:: GOAL OF THE EXERCISE ::
Skip any pictures. Repeat the data exactly, from its first line through the line that holds "example, if one", both included.

Stored entries:
►
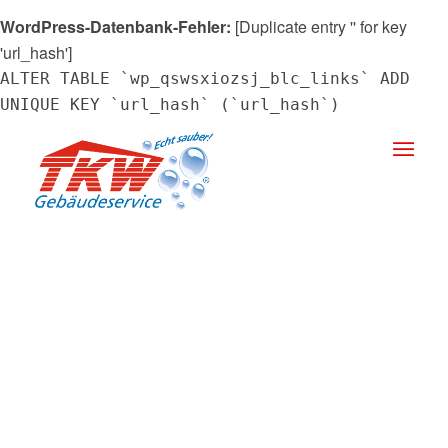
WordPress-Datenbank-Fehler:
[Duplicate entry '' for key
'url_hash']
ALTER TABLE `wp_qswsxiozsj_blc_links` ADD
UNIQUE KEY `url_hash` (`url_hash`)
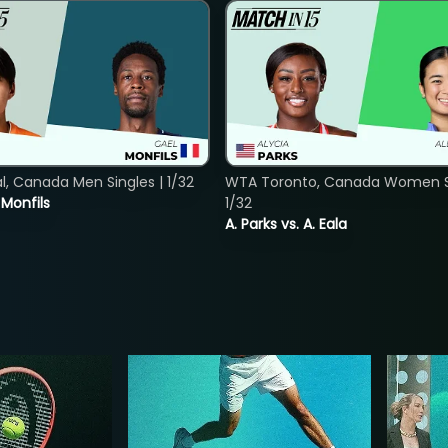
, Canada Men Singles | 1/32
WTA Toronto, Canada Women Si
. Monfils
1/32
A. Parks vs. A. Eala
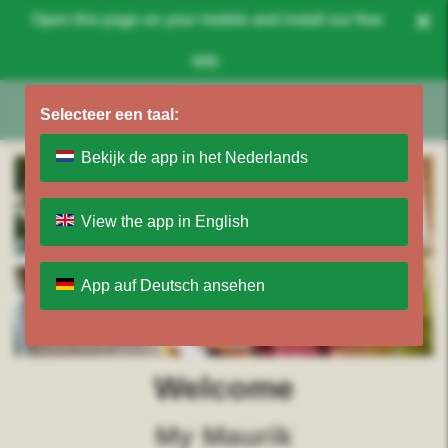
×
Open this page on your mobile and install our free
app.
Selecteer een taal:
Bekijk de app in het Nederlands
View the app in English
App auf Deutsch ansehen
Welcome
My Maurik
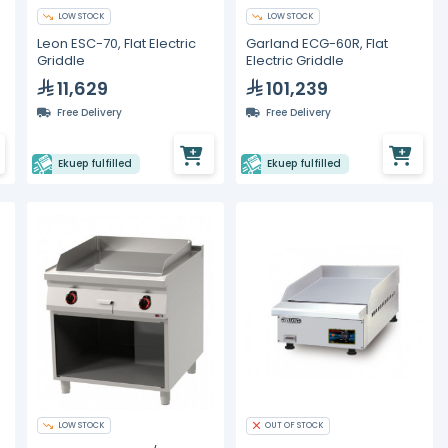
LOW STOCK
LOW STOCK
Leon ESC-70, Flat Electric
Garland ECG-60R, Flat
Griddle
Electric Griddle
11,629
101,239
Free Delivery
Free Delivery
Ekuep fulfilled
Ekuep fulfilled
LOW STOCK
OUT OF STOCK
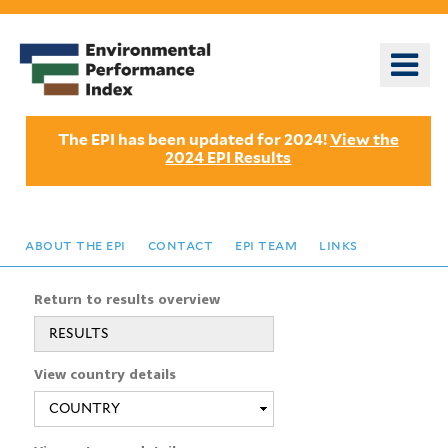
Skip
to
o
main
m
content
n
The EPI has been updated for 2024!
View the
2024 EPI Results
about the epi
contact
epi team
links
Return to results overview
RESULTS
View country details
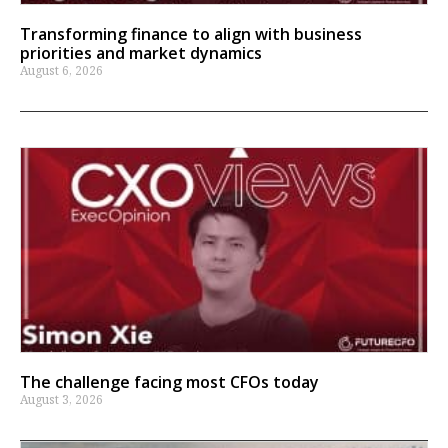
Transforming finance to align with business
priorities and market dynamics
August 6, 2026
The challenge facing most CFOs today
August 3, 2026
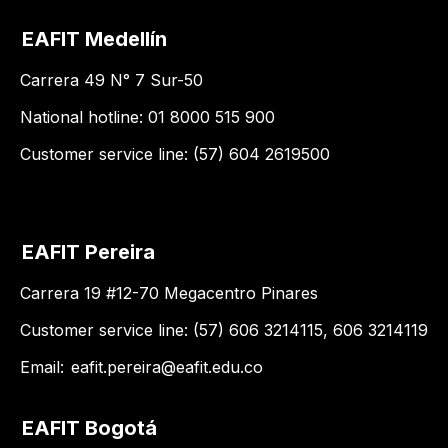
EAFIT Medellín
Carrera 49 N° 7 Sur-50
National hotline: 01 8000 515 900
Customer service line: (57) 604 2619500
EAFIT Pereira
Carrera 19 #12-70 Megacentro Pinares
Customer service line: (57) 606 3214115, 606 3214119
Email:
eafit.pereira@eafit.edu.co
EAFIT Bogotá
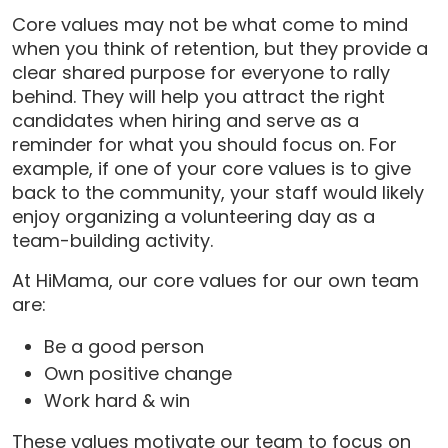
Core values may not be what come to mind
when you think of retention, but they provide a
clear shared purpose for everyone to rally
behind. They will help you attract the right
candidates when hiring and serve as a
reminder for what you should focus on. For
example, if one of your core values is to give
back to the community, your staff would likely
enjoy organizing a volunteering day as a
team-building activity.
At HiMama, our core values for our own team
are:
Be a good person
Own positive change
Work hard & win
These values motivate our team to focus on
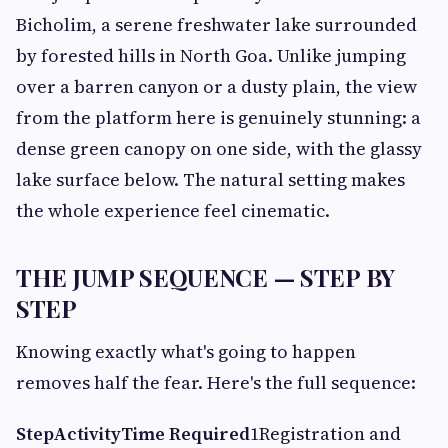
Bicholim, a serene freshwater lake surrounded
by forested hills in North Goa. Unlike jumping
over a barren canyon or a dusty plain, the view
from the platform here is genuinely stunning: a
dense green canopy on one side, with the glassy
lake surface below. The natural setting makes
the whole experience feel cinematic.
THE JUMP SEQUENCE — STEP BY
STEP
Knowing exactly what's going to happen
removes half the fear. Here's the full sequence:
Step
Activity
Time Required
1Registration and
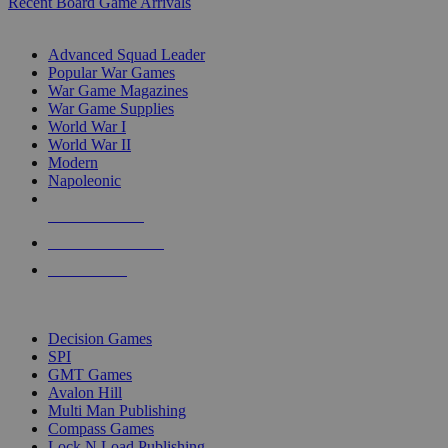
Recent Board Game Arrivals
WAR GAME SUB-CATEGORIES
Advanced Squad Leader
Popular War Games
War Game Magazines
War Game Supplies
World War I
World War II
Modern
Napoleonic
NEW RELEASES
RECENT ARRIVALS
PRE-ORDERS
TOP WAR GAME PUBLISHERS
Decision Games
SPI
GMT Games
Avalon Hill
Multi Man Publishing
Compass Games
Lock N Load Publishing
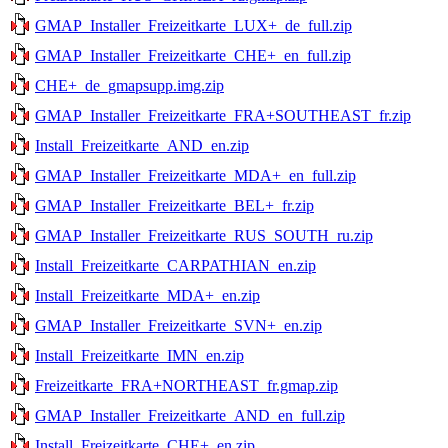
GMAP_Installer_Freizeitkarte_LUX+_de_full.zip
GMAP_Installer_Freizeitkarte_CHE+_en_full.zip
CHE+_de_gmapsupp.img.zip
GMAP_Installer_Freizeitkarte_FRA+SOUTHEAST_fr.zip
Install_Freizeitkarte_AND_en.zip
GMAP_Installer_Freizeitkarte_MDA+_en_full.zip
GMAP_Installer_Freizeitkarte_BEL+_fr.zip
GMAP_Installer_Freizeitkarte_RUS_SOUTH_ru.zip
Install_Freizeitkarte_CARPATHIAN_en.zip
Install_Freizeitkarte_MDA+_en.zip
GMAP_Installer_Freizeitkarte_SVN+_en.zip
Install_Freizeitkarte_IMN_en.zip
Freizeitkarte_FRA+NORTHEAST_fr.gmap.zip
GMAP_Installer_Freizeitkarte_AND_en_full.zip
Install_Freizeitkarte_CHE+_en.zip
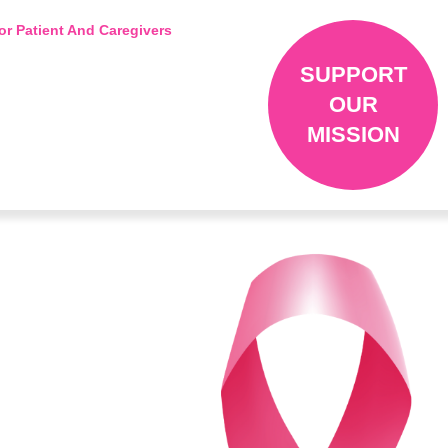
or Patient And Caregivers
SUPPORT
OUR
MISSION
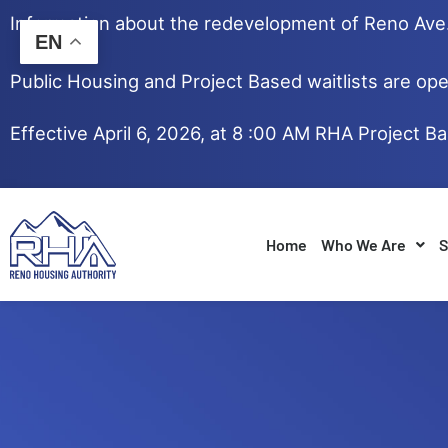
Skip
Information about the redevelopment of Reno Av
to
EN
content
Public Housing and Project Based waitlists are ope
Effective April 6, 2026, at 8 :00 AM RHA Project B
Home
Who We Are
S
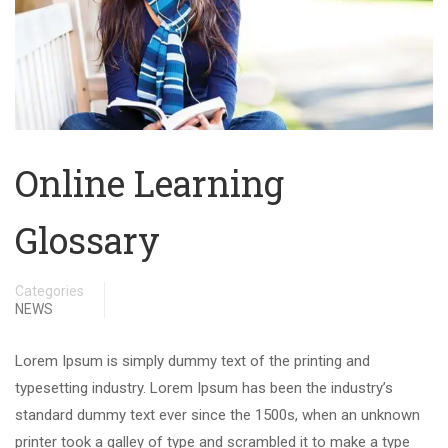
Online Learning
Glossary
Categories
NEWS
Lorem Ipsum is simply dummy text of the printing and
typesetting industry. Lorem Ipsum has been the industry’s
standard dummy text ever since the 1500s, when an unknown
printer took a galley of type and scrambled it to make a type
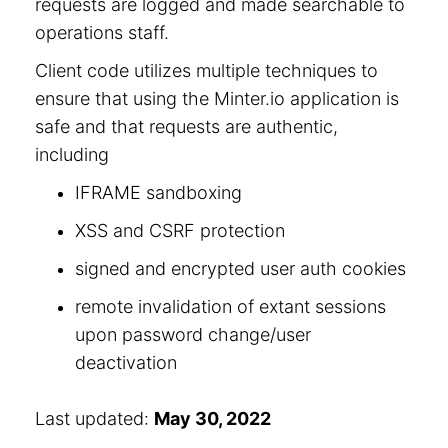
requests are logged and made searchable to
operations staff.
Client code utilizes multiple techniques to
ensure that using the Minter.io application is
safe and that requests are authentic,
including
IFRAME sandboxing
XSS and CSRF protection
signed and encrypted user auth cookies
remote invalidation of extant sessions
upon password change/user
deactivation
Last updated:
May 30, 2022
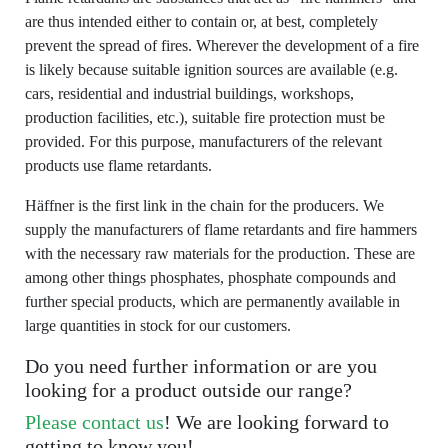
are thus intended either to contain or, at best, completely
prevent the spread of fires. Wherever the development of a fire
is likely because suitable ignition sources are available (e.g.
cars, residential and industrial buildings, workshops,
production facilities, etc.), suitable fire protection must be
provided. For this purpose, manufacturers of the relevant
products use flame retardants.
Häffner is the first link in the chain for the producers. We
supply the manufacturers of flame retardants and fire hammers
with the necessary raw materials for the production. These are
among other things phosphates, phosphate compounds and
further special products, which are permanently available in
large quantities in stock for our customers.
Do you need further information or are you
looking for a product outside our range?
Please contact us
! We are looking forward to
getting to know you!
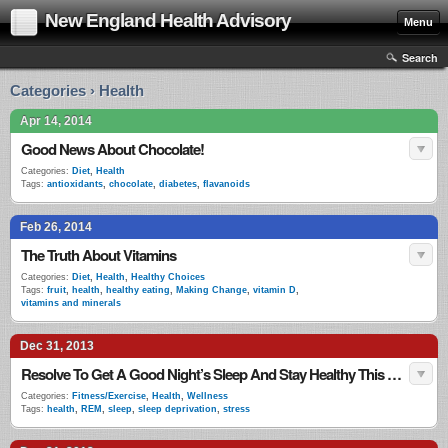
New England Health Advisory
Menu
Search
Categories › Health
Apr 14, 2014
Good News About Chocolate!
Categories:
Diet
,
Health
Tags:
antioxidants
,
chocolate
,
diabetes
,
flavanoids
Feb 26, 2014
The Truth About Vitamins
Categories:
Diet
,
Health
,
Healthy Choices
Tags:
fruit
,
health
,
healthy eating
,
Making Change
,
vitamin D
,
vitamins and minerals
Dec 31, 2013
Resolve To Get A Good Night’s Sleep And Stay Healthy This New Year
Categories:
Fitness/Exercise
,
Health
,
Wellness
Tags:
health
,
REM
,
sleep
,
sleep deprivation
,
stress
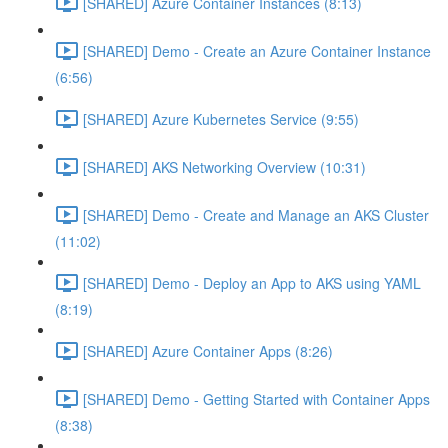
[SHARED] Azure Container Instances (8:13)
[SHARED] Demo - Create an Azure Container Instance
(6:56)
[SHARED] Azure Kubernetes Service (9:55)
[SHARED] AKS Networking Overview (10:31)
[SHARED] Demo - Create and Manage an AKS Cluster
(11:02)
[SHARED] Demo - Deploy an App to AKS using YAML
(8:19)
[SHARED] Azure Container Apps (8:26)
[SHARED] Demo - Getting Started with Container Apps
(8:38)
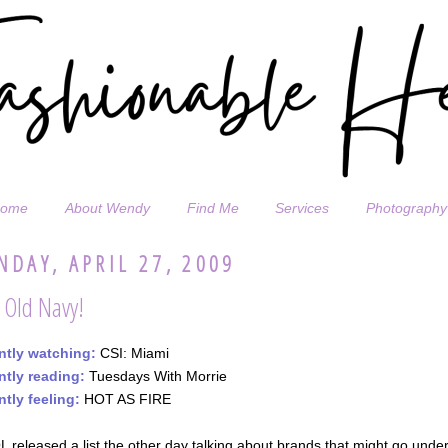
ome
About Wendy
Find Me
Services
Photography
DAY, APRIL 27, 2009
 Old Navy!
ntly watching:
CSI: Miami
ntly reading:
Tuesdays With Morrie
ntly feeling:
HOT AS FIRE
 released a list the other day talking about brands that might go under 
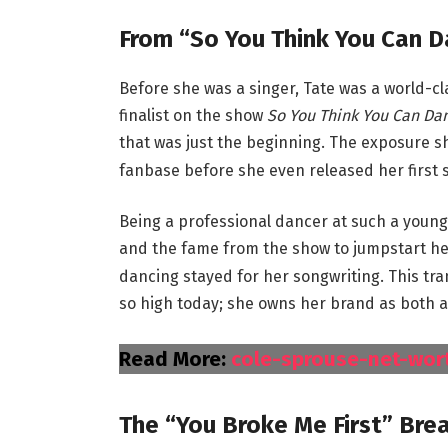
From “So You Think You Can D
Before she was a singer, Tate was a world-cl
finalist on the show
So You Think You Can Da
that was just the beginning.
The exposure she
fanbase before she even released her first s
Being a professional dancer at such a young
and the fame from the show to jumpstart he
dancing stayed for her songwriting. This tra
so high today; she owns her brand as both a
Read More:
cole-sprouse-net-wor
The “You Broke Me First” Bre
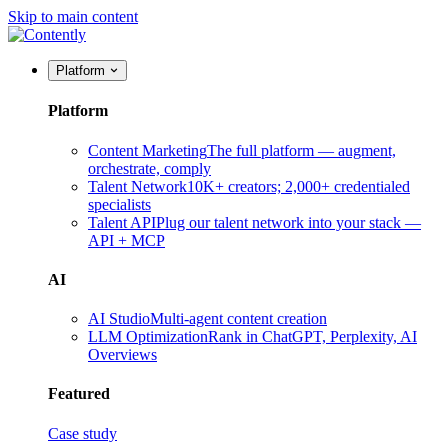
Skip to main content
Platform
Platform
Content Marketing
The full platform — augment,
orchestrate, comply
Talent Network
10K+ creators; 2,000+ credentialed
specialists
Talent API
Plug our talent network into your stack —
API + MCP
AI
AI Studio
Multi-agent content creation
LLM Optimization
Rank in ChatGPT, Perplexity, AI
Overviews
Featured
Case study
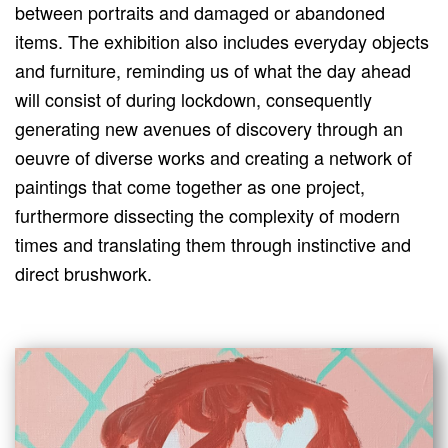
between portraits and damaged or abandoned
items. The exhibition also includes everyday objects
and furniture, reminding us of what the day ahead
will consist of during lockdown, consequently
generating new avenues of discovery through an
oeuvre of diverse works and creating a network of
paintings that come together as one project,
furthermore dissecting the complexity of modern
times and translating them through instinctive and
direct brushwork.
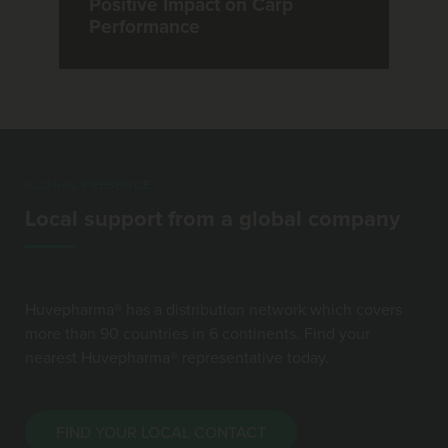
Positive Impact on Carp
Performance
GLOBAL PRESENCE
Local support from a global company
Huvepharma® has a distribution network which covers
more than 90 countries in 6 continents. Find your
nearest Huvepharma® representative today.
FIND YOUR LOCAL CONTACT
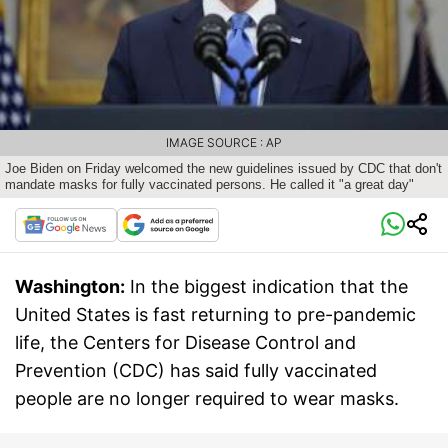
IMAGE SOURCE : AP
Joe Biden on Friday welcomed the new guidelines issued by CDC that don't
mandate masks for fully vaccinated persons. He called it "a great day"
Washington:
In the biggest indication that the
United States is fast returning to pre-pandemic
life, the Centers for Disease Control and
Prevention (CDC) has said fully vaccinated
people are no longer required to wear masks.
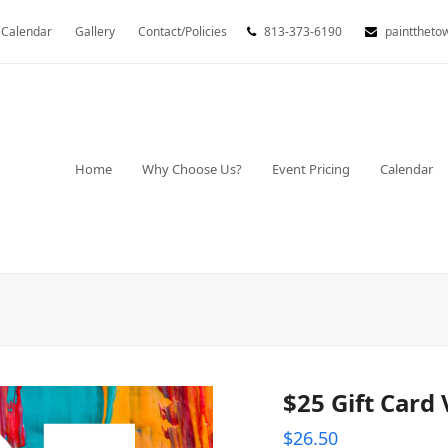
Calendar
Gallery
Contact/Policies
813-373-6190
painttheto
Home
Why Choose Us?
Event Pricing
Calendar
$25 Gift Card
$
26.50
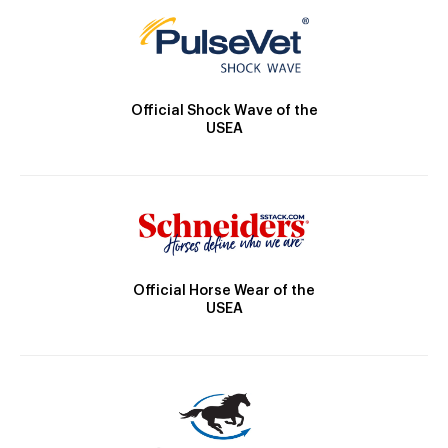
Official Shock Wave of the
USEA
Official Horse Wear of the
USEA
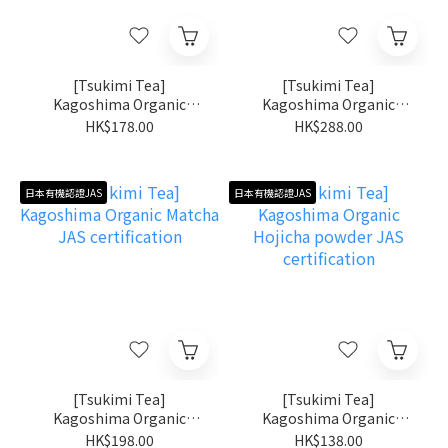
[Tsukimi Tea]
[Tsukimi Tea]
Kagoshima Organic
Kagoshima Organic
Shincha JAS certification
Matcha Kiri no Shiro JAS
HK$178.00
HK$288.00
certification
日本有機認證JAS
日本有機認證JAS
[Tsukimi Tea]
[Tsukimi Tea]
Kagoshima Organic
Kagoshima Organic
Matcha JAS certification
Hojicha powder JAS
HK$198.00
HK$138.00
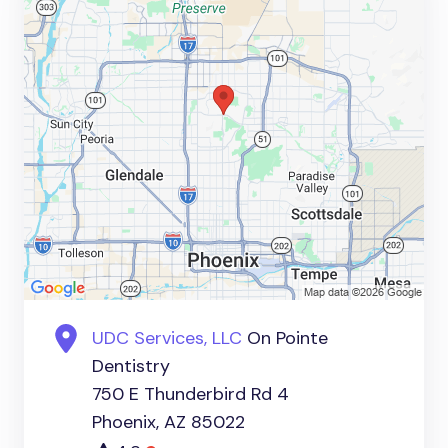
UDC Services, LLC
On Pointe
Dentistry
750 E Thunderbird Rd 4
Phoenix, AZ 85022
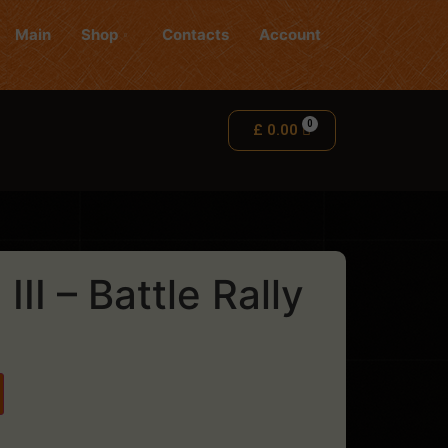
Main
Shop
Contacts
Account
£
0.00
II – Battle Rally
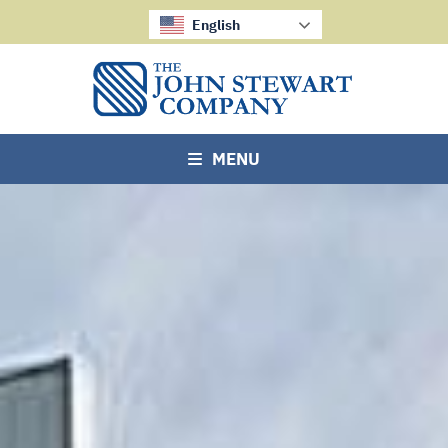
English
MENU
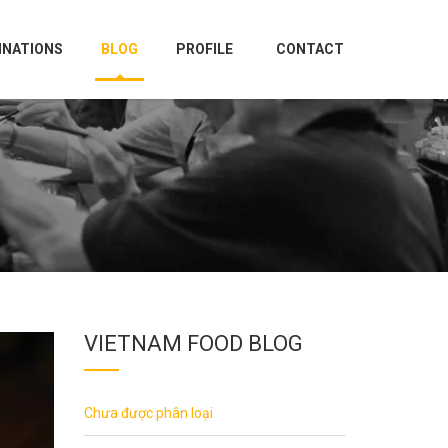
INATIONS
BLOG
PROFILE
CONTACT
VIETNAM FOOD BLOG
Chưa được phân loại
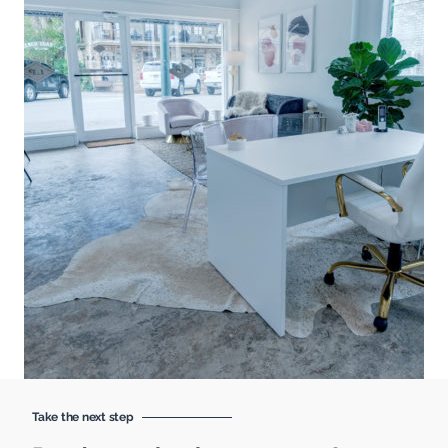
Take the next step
◄
:: ANSWER ::
WordPress-Datenbank-Fehler:
[Duplicate entry '' for key
'url_hash']
ALTER TABLE `wp_qswsxiozsj_blc_links` ADD
UNIQUE KEY `url_hash` (`url_hash`)
, Canada Men Singles | 1/32
WTA Toronto, Canada Women Si
. Monfils
1/32
A. Parks vs. A. Eala
×
Open this page on your mobile and install our free
app.
Selecteer een taal:
Bekijk de app in het Nederlands
View the app in English
App auf Deutsch ansehen
Welcome
My Maurik
LOW STOCK
LOW STOCK
Leon ESC-70, Flat Electric
Garland ECG-60R, Flat
Griddle
Electric Griddle
11,629
101,239
Free Delivery
Free Delivery
Ekuep fulfilled
Ekuep fulfilled
LOW STOCK
OUT OF STOCK
Skip
to
o
main
m
content
n
The EPI has been updated for 2024!
View the
2024 EPI Results
about the epi
contact
epi team
links
Return to results overview
RESULTS
View country details
Transforming finance to align with business
priorities and market dynamics
August 6, 2026
The challenge facing most CFOs today
August 3, 2026
EAFIT Medellín
Carrera 49 N° 7 Sur-50
National hotline: 01 8000 515 900
Customer service line: (57) 604 2619500
EAFIT Pereira
Carrera 19 #12-70 Megacentro Pinares
Customer service line: (57) 606 3214115, 606 3214119
Email:
eafit.pereira@eafit.edu.co
EAFIT Bogotá
Core values may not be what come to mind
when you think of retention, but they provide a
clear shared purpose for everyone to rally
behind. They will help you attract the right
candidates when hiring and serve as a
reminder for what you should focus on. For
example, if one of your core values is to give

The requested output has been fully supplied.